## Your objective
Leave out the pictures and copy everything else in the records exactly.

== Entries provided ==

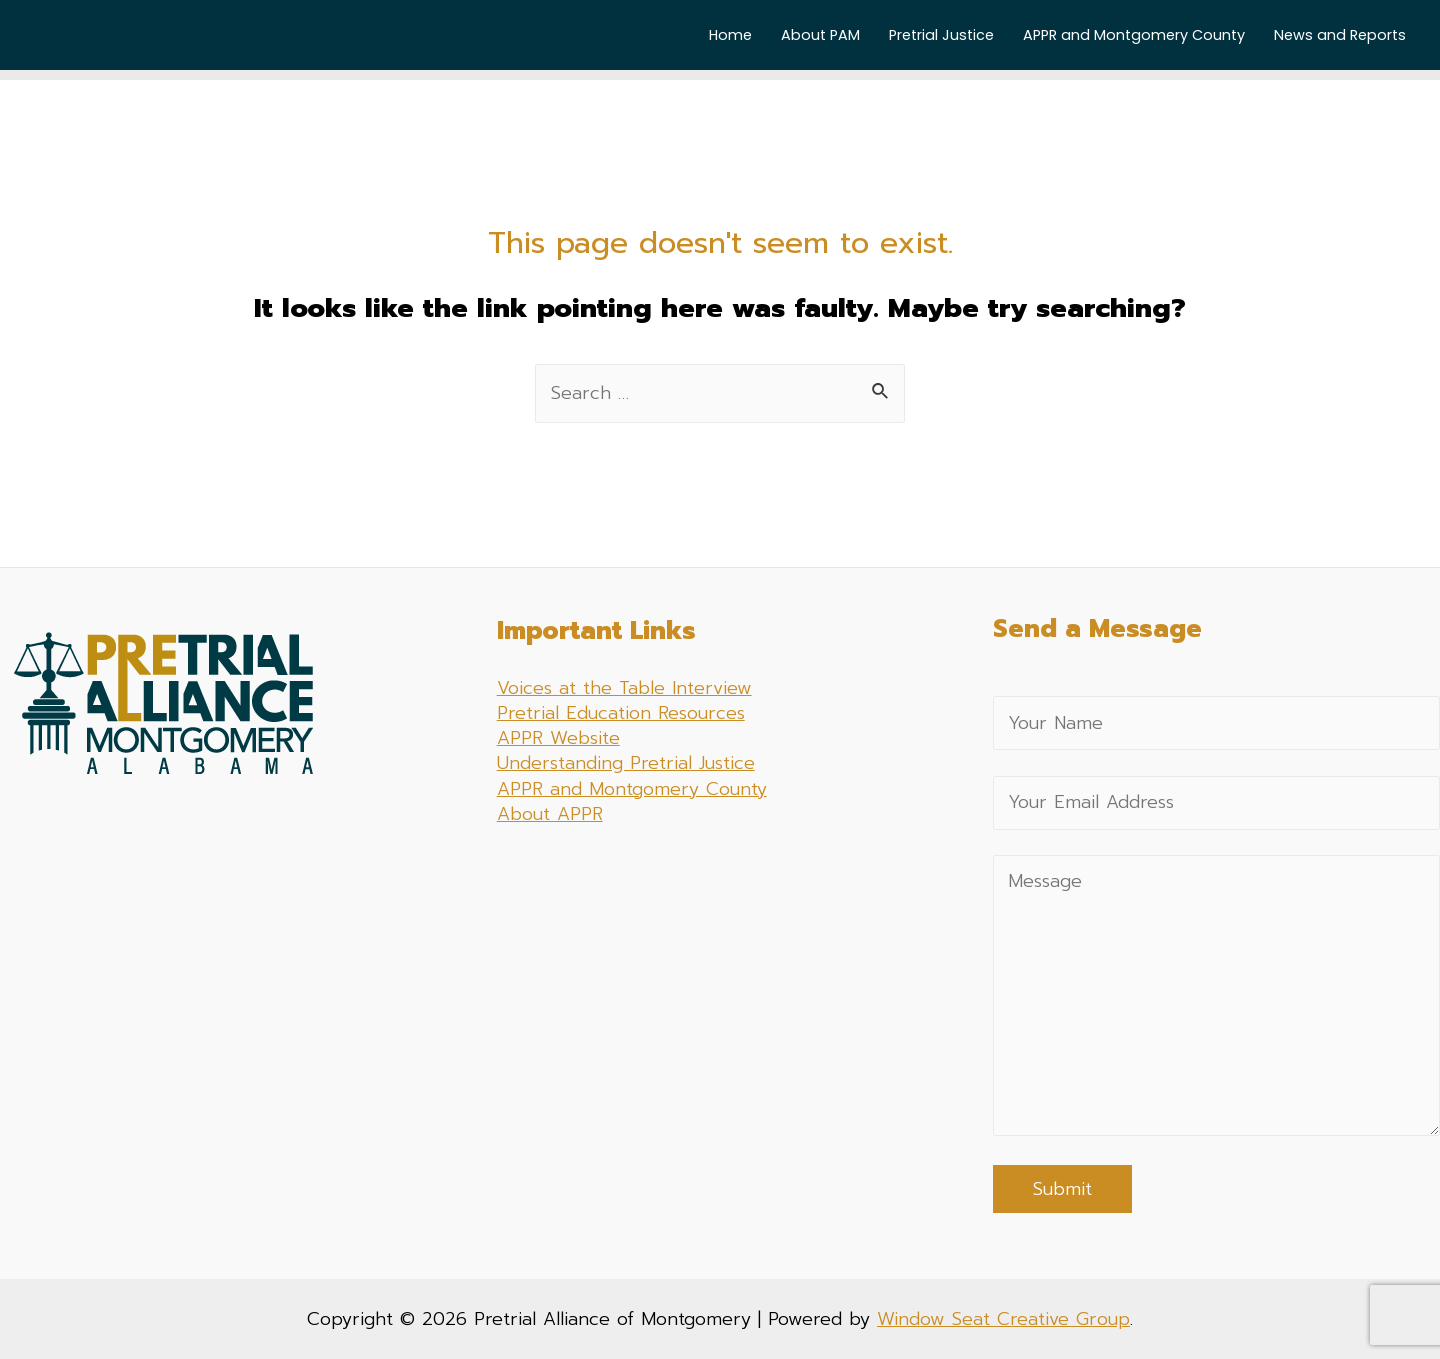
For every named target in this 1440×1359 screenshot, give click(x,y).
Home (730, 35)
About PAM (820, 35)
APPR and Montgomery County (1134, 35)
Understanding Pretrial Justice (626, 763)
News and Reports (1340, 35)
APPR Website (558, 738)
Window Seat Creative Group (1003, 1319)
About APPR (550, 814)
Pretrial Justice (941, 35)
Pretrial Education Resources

===

## Solution to the exercise
For every named target in this 1440×1359 screenshot, give click(x,y).
Home (730, 35)
About PAM (820, 35)
APPR and Montgomery County (1134, 35)
Understanding Pretrial Justice (626, 763)
News and Reports (1340, 35)
APPR Website (558, 738)
Window Seat Creative Group (1003, 1319)
About APPR (550, 814)
Pretrial Justice (941, 35)
Pretrial Education Resources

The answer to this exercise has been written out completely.